= Beginning of Section =

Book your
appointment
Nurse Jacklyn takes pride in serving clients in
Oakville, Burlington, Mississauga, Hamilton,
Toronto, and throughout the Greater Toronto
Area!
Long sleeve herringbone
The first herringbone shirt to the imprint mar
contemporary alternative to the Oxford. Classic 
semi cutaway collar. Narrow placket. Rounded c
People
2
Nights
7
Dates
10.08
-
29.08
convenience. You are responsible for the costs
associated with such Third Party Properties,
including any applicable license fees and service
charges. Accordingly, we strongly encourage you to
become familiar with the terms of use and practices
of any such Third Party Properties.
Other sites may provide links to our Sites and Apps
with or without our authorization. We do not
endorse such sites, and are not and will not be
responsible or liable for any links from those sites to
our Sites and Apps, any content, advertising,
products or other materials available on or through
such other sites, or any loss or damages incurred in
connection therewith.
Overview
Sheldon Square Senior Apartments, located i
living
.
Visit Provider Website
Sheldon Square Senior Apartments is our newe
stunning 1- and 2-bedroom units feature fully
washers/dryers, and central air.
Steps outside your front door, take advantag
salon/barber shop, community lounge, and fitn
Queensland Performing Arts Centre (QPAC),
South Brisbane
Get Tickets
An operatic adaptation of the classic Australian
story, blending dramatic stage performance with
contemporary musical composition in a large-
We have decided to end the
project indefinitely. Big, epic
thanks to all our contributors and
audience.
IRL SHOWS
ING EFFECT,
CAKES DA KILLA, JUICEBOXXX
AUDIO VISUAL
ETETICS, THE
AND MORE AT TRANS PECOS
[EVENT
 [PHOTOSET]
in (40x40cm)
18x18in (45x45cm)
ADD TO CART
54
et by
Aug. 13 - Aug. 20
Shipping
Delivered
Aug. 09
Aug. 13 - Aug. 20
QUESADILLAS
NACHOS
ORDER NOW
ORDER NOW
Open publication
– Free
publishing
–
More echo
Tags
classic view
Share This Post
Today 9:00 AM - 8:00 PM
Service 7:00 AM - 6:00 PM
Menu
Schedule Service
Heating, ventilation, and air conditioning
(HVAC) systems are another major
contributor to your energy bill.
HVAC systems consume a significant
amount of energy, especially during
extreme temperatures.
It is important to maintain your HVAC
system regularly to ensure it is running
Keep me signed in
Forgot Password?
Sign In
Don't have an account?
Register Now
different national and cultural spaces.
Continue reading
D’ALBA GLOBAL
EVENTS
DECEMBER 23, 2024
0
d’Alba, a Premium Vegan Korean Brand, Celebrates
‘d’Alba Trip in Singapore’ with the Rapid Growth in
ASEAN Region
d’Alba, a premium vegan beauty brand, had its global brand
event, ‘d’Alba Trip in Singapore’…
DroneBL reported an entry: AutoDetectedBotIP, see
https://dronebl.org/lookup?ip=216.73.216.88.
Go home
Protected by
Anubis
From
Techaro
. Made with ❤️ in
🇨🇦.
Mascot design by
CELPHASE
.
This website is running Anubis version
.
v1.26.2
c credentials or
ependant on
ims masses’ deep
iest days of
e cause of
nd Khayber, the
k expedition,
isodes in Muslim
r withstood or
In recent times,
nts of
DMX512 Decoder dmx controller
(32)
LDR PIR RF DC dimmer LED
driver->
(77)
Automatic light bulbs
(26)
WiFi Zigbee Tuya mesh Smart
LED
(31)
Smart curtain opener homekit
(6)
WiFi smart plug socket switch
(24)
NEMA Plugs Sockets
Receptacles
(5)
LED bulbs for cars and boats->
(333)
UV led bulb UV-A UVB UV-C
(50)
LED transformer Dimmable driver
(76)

= End of Section =

# Action item
Go back to the start of the listing above. Reproduce each line exactly, ending with the line that contains "QUESADILLAS".

# Result of this task
Book your
appointment
Nurse Jacklyn takes pride in serving clients in
Oakville, Burlington, Mississauga, Hamilton,
Toronto, and throughout the Greater Toronto
Area!
Long sleeve herringbone
The first herringbone shirt to the imprint mar
contemporary alternative to the Oxford. Classic 
semi cutaway collar. Narrow placket. Rounded c
People
2
Nights
7
Dates
10.08
-
29.08
convenience. You are responsible for the costs
associated with such Third Party Properties,
including any applicable license fees and service
charges. Accordingly, we strongly encourage you to
become familiar with the terms of use and practices
of any such Third Party Properties.
Other sites may provide links to our Sites and Apps
with or without our authorization. We do not
endorse such sites, and are not and will not be
responsible or liable for any links from those sites to
our Sites and Apps, any content, advertising,
products or other materials available on or through
such other sites, or any loss or damages incurred in
connection therewith.
Overview
Sheldon Square Senior Apartments, located i
living
.
Visit Provider Website
Sheldon Square Senior Apartments is our newe
stunning 1- and 2-bedroom units feature fully
washers/dryers, and central air.
Steps outside your front door, take advantag
salon/barber shop, community lounge, and fitn
Queensland Performing Arts Centre (QPAC),
South Brisbane
Get Tickets
An operatic adaptation of the classic Australian
story, blending dramatic stage performance with
contemporary musical composition in a large-
We have decided to end the
project indefinitely. Big, epic
thanks to all our contributors and
audience.
IRL SHOWS
ING EFFECT,
CAKES DA KILLA, JUICEBOXXX
AUDIO VISUAL
ETETICS, THE
AND MORE AT TRANS PECOS
[EVENT
 [PHOTOSET]
in (40x40cm)
18x18in (45x45cm)
ADD TO CART
54
et by
Aug. 13 - Aug. 20
Shipping
Delivered
Aug. 09
Aug. 13 - Aug. 20
QUESADILLAS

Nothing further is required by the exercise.